━━ Data extracts
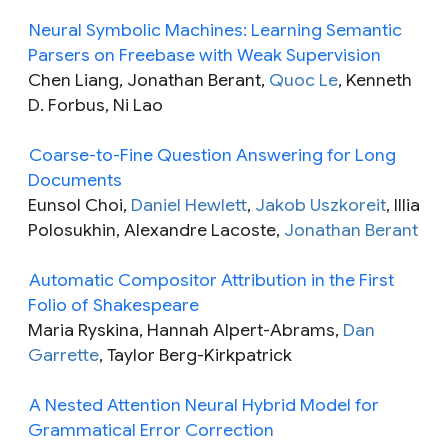
Neural Symbolic Machines: Learning Semantic
Parsers on Freebase with Weak Supervision
Chen Liang, Jonathan Berant,
Quoc Le
, Kenneth
D. Forbus, Ni Lao
Coarse-to-Fine Question Answering for Long
Documents
Eunsol Choi,
Daniel Hewlett
,
Jakob Uszkoreit
, Illia
Polosukhin, Alexandre Lacoste,
Jonathan Berant
Automatic Compositor Attribution in the First
Folio of Shakespeare
Maria Ryskina, Hannah Alpert-Abrams,
Dan
Garrette
, Taylor Berg-Kirkpatrick
A Nested Attention Neural Hybrid Model for
Grammatical Error Correction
━━━━
## [Try it]
Nothing but lines that contain "Berant" should appear in the answer. Copy each from the records.

## [Your solution]
Chen Liang, Jonathan Berant,
Jonathan Berant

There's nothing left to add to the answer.